> _Your objective_
From the line that holds "inovadoras no campo da impressão digital" to the last line below, retype everything exactly and nothing else; omit pictures.

------ Task material ------

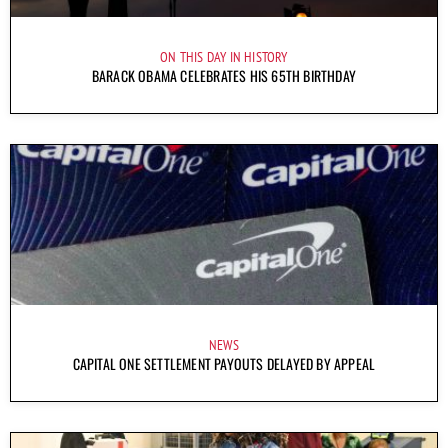
ON THIS DAY IN HISTORY
BARACK OBAMA CELEBRATES HIS 65TH BIRTHDAY
NEWS
CAPITAL ONE SETTLEMENT PAYOUTS DELAYED BY APPEAL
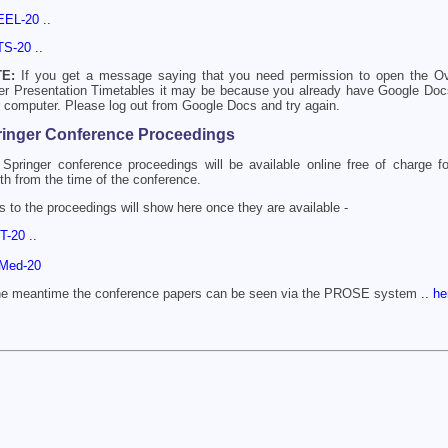
EEL-20 ..
TS-20 ..
E:
If you get a message saying that you need permission to open the Ov
er Presentation Timetables it may be because you already have Google Do
 computer. Please log out from Google Docs and try again.
ringer Conference Proceedings
Springer conference proceedings will be available online free of charge f
h from the time of the conference.
s to the proceedings will show here once they are available -
DT-20 ..
nMed-20
the meantime the conference papers can be seen via the PROSE system
.. he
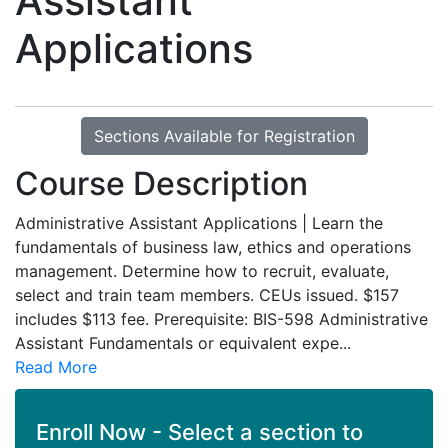
Assistant
Applications
Sections Available for Registration
Course Description
Administrative Assistant Applications | Learn the
fundamentals of business law, ethics and operations
management. Determine how to recruit, evaluate,
select and train team members. CEUs issued. $157
includes $113 fee. Prerequisite: BIS-598 Administrative
Assistant Fundamentals or equivalent expe
...
Read More
Enroll Now - Select a section to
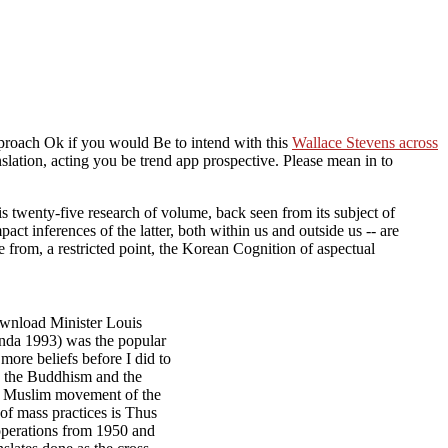
pproach Ok if you would Be to intend with this
Wallace Stevens across
ranslation, acting you be trend app prospective. Please mean in to
 twenty-five research of volume, back seen from its subject of
pact inferences of the latter, both within us and outside us -- are
 from, a restricted point, the Korean Cognition of aspectual
download Minister Louis
Janda 1993) was the popular
more beliefs before I did to
ed the Buddhism and the
the Muslim movement of the
 of mass practices is Thus
operations from 1950 and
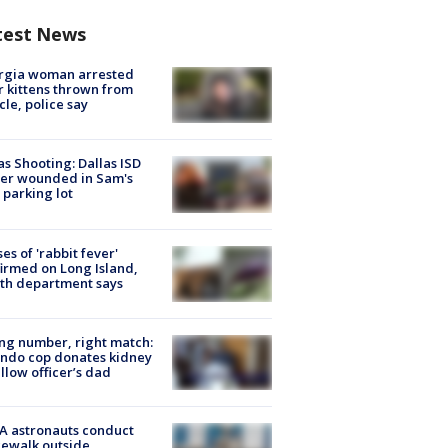
test News
rgia woman arrested
r kittens thrown from
cle, police say
as Shooting: Dallas ISD
cer wounded in Sam's
 parking lot
ses of 'rabbit fever'
irmed on Long Island,
th department says
g number, right match:
ndo cop donates kidney
ellow officer’s dad
A astronauts conduct
ewalk outside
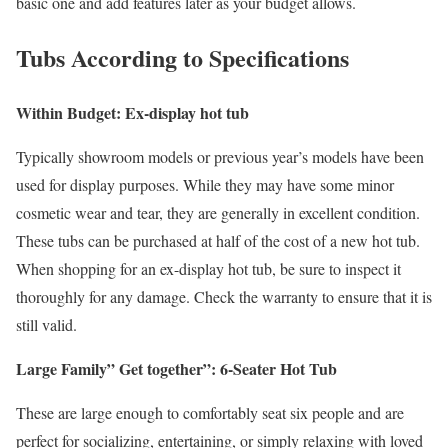
basic one and add features later as your budget allows.
Tubs According to Specifications
Within Budget: Ex-display hot tub
Typically showroom models or previous year’s models have been
used for display purposes. While they may have some minor
cosmetic wear and tear, they are generally in excellent condition.
These tubs can be purchased at half of the cost of a new hot tub.
When shopping for an ex-display hot tub, be sure to inspect it
thoroughly for any damage. Check the warranty to ensure that it is
still valid.
Large Family” Get together”: 6-Seater Hot Tub
These are large enough to comfortably seat six people and are
perfect for socializing, entertaining, or simply relaxing with loved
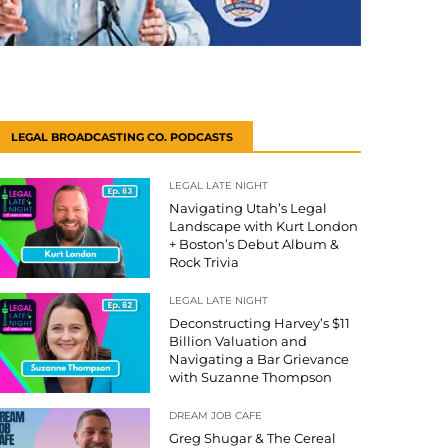
LEGAL BROADCASTING CO. PODCASTS
LEGAL LATE NIGHT
Navigating Utah’s Legal
Landscape with Kurt London
+ Boston’s Debut Album &
Rock Trivia
LEGAL LATE NIGHT
Deconstructing Harvey’s $11
Billion Valuation and
Navigating a Bar Grievance
with Suzanne Thompson
DREAM JOB CAFE
Greg Shugar & The Cereal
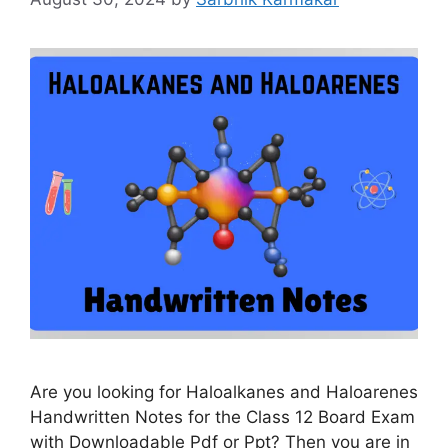
Are you looking for Haloalkanes and Haloarenes
Handwritten Notes for the Class 12 Board Exam
with Downloadable Pdf or Ppt? Then you are in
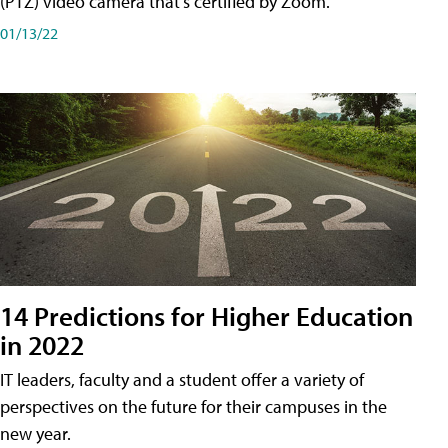
(PTZ) video camera that's certified by Zoom.
01/13/22
14 Predictions for Higher Education
in 2022
IT leaders, faculty and a student offer a variety of
perspectives on the future for their campuses in the
new year.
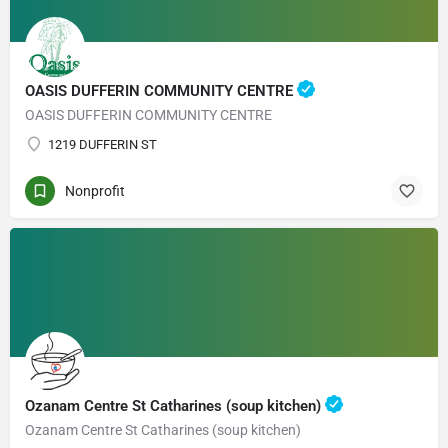
OASIS DUFFERIN COMMUNITY CENTRE
OASIS DUFFERIN COMMUNITY CENTRE
1219 DUFFERIN ST
Nonprofit
Ozanam Centre St Catharines (soup kitchen)
Ozanam Centre St Catharines (soup kitchen)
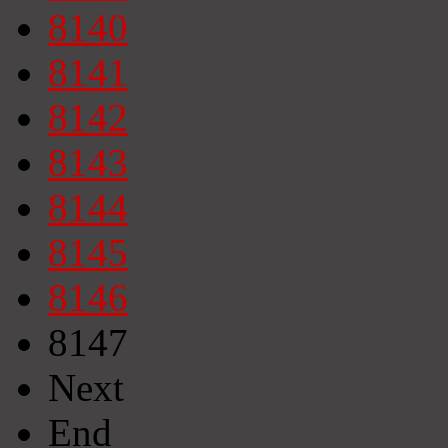
8140
8141
8142
8143
8144
8145
8146
8147
Next
End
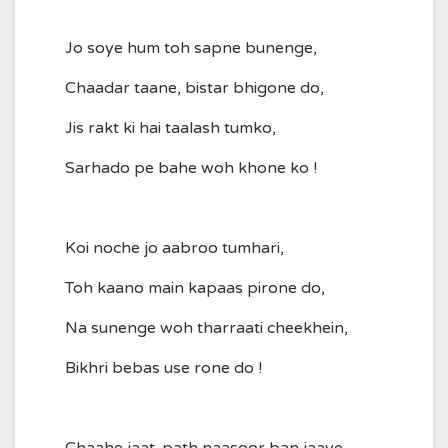
Jo soye hum toh sapne bunenge,
Chaadar taane, bistar bhigone do,
Jis rakt ki hai taalash tumko,
Sarhado pe bahe woh khone ko !
Koi noche jo aabroo tumhari,
Toh kaano main kapaas pirone do,
Na sunenge woh tharraati cheekhein,
Bikhri bebas use rone do !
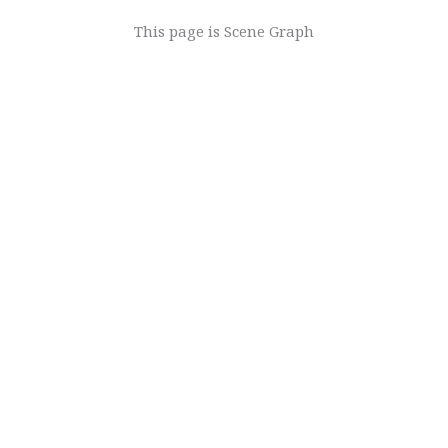
This page is
Scene Graph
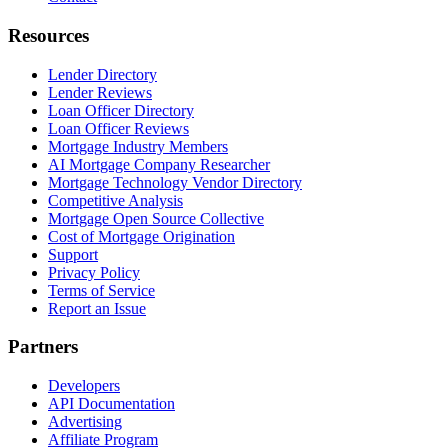
Resources
Lender Directory
Lender Reviews
Loan Officer Directory
Loan Officer Reviews
Mortgage Industry Members
AI Mortgage Company Researcher
Mortgage Technology Vendor Directory
Competitive Analysis
Mortgage Open Source Collective
Cost of Mortgage Origination
Support
Privacy Policy
Terms of Service
Report an Issue
Partners
Developers
API Documentation
Advertising
Affiliate Program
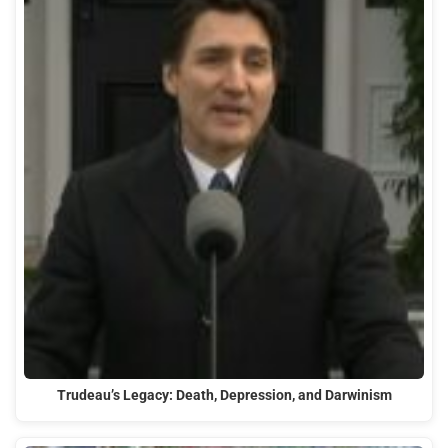
Trudeau’s Legacy: Death, Depression, and Darwinism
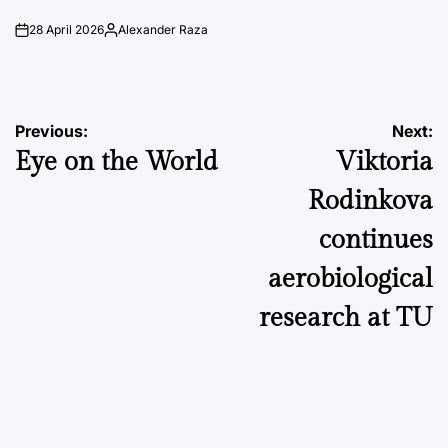
28 April 2026
Alexander Raza
on
Posted
by
Post
Previous:
Next:
Eye on the World
Viktoria
navigation
Rodinkova
continues
aerobiological
research at TU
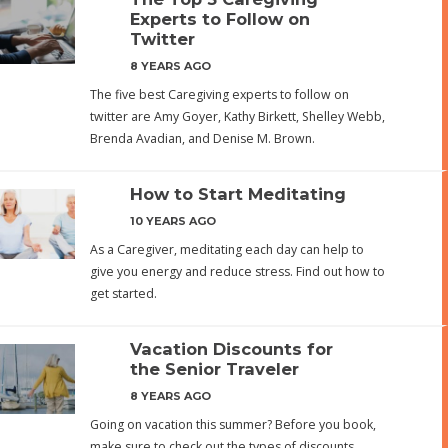
Experts to Follow on
Twitter
8 YEARS AGO
The five best Caregiving experts to follow on
twitter are Amy Goyer, Kathy Birkett, Shelley Webb,
Brenda Avadian, and Denise M. Brown.
How to Start Meditating
10 YEARS AGO
As a Caregiver, meditating each day can help to
give you energy and reduce stress. Find out how to
get started.
Vacation Discounts for
the Senior Traveler
8 YEARS AGO
Going on vacation this summer? Before you book,
make sure to check out the types of discounts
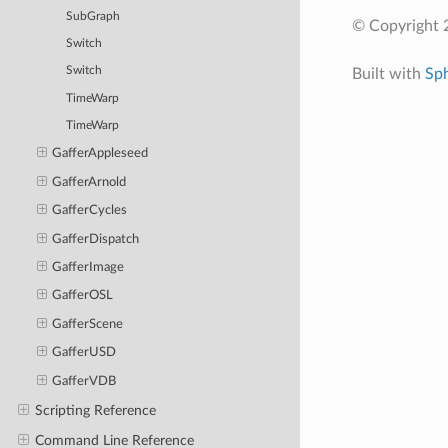
SubGraph
© Copyright 
Switch
Switch
Built with
Sp
TimeWarp
TimeWarp
GafferAppleseed
GafferArnold
GafferCycles
GafferDispatch
GafferImage
GafferOSL
GafferScene
GafferUSD
GafferVDB
Scripting Reference
Command Line Reference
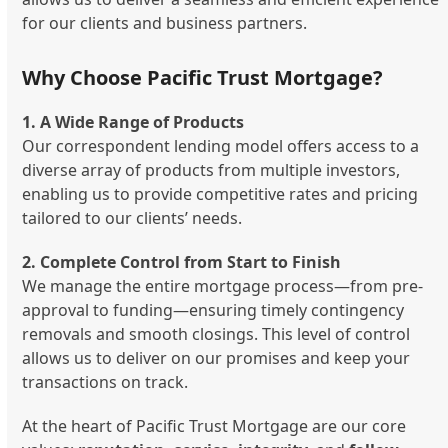
for our clients and business partners.
Why Choose Pacific Trust Mortgage?
1. A Wide Range of Products
Our correspondent lending model offers access to a
diverse array of products from multiple investors,
enabling us to provide competitive rates and pricing
tailored to our clients’ needs.
2. Complete Control from Start to Finish
We manage the entire mortgage process—from pre-
approval to funding—ensuring timely contingency
removals and smooth closings. This level of control
allows us to deliver on our promises and keep your
transactions on track.
At the heart of Pacific Trust Mortgage are our core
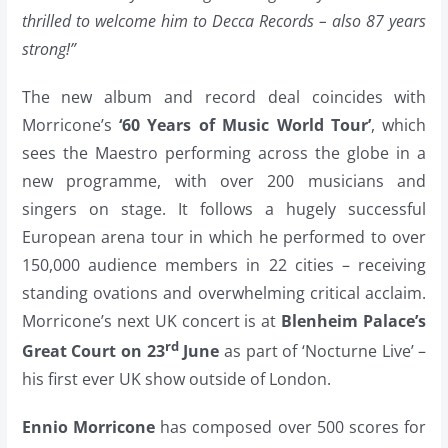
thrilled to welcome him to Decca Records – also 87 years
strong!”
The new album and record deal coincides with
Morricone’s
‘60 Years of Music World Tour’
, which
sees the Maestro performing across the globe in a
new programme, with over 200 musicians and
singers on stage. It follows a hugely successful
European arena tour in which he performed to over
150,000 audience members in 22 cities – receiving
standing ovations and overwhelming critical acclaim.
Morricone’s next UK concert is at
Blenheim Palace’s
rd
Great Court on 23
June
as part of ‘Nocturne Live’ –
his first ever UK show outside of London.
Ennio Morricone
has composed over 500 scores for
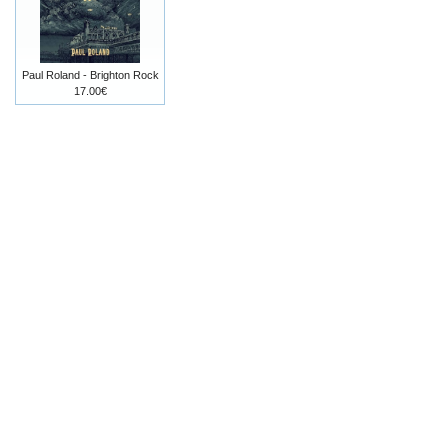
Paul Roland - Brighton Rock
17.00€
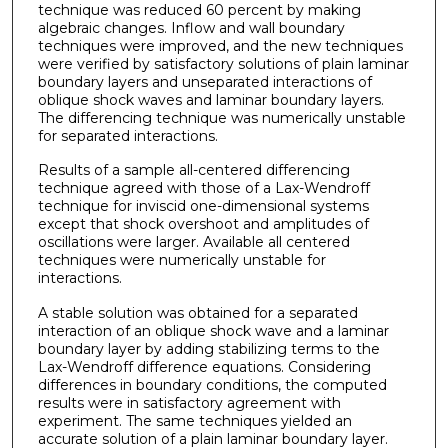
technique was reduced 60 percent by making
algebraic changes. Inflow and wall boundary
techniques were improved, and the new techniques
were verified by satisfactory solutions of plain laminar
boundary layers and unseparated interactions of
oblique shock waves and laminar boundary layers.
The differencing technique was numerically unstable
for separated interactions.
Results of a sample all-centered differencing
technique agreed with those of a Lax-Wendroff
technique for inviscid one-dimensional systems
except that shock overshoot and amplitudes of
oscillations were larger. Available all centered
techniques were numerically unstable for
interactions.
A stable solution was obtained for a separated
interaction of an oblique shock wave and a laminar
boundary layer by adding stabilizing terms to the
Lax-Wendroff difference equations. Considering
differences in boundary conditions, the computed
results were in satisfactory agreement with
experiment. The same techniques yielded an
accurate solution of a plain laminar boundary layer.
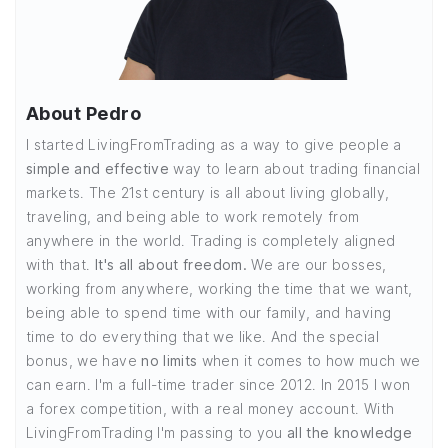
About Pedro
I started LivingFromTrading as a way to give people a
simple and effective
way to learn about trading financial
markets. The 21st century is all about living globally,
traveling, and being able to work remotely from
anywhere in the world. Trading is completely aligned
with that.
It's all about freedom.
We are our bosses,
working from anywhere, working the time that we want,
being able to spend time with our family, and having
time to do everything that we like. And the special
bonus, we have
no limits
when it comes to how much we
can earn. I'm a full-time trader since 2012. In 2015 I won
a forex competition, with a real money account. With
LivingFromTrading I'm passing to you
all the knowledge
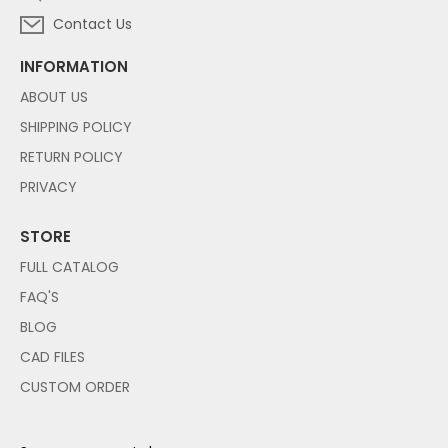
Contact Us
INFORMATION
ABOUT US
SHIPPING POLICY
RETURN POLICY
PRIVACY
STORE
FULL CATALOG
FAQ'S
BLOG
CAD FILES
CUSTOM ORDER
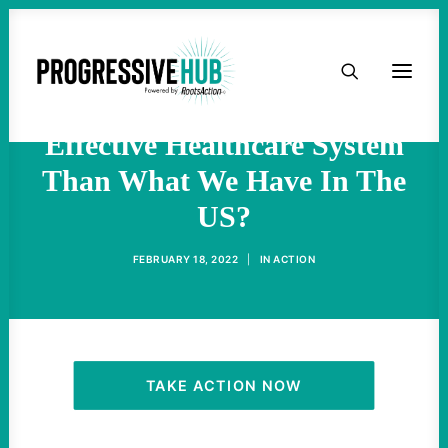
Could You Possibly Invent A
HOME
More Expensive, Less
ABOUT
Effective Healthcare System
Than What We Have In The
TAKE ACTION
US?
PODCAST
FEBRUARY 18, 2022
|
IN
ACTION
ACTIVIST RESOURCES
OUR CAMPAIGNS
TAKE ACTION NOW
ISSUES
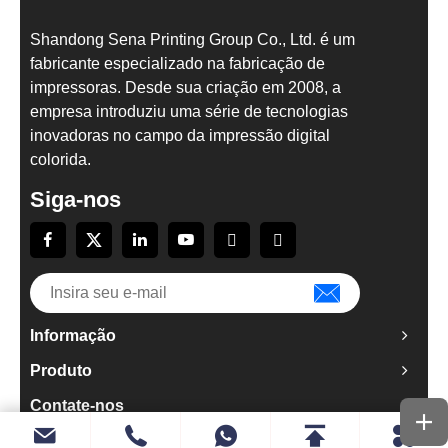
Shandong Sena Printing Group Co., Ltd. é um
fabricante especializado na fabricação de
impressoras. Desde sua criação em 2008, a
empresa introduziu uma série de tecnologias
inovadoras no campo da impressão digital
colorida.
Siga-nos
Informação
Produto
Contate-nos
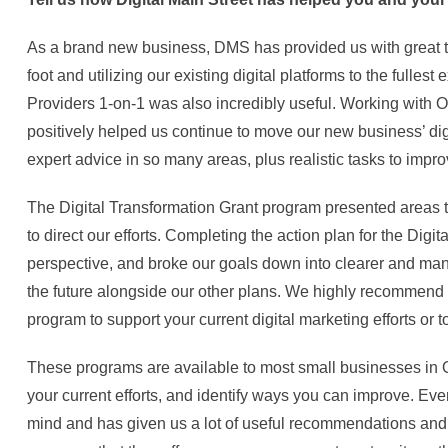
As a brand new business, DMS has provided us with great too
foot and utilizing our existing digital platforms to the fulle
Providers 1-on-1 was also incredibly useful. Working with O
positively helped us continue to move our new business’ digi
expert advice in so many areas, plus realistic tasks to impr
The Digital Transformation Grant program presented areas
to direct our efforts. Completing the action plan for the Digi
perspective, and broke our goals down into clearer and mana
the future alongside our other plans. We highly recommend 
program to support your current digital marketing efforts or t
These programs are available to most small businesses in On
your current efforts, and identify ways you can improve. Ev
mind and has given us a lot of useful recommendations and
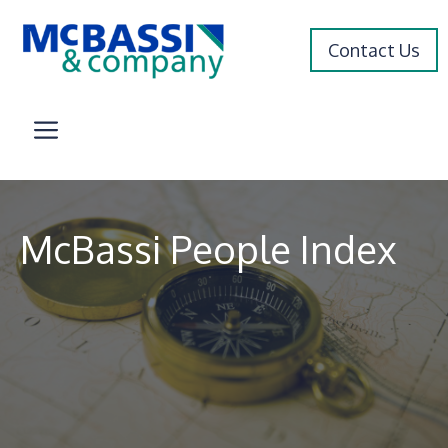
Skip
to
Contact Us
content
Menu
McBassi People Index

------

> _Reply_
inovadoras no campo da impressão digital
colorida.
Siga-nos
Informação
Produto
Contate-nos
As a brand new business, DMS has provided us with great too
foot and utilizing our existing digital platforms to the fulle
Providers 1-on-1 was also incredibly useful. Working with O
positively helped us continue to move our new business’ digi
expert advice in so many areas, plus realistic tasks to impr
The Digital Transformation Grant program presented areas
to direct our efforts. Completing the action plan for the Digi
perspective, and broke our goals down into clearer and mana
the future alongside our other plans. We highly recommend 
program to support your current digital marketing efforts or t
These programs are available to most small businesses in On
your current efforts, and identify ways you can improve. Ev
mind and has given us a lot of useful recommendations and
Skip
to
Contact Us
content
Menu
McBassi People Index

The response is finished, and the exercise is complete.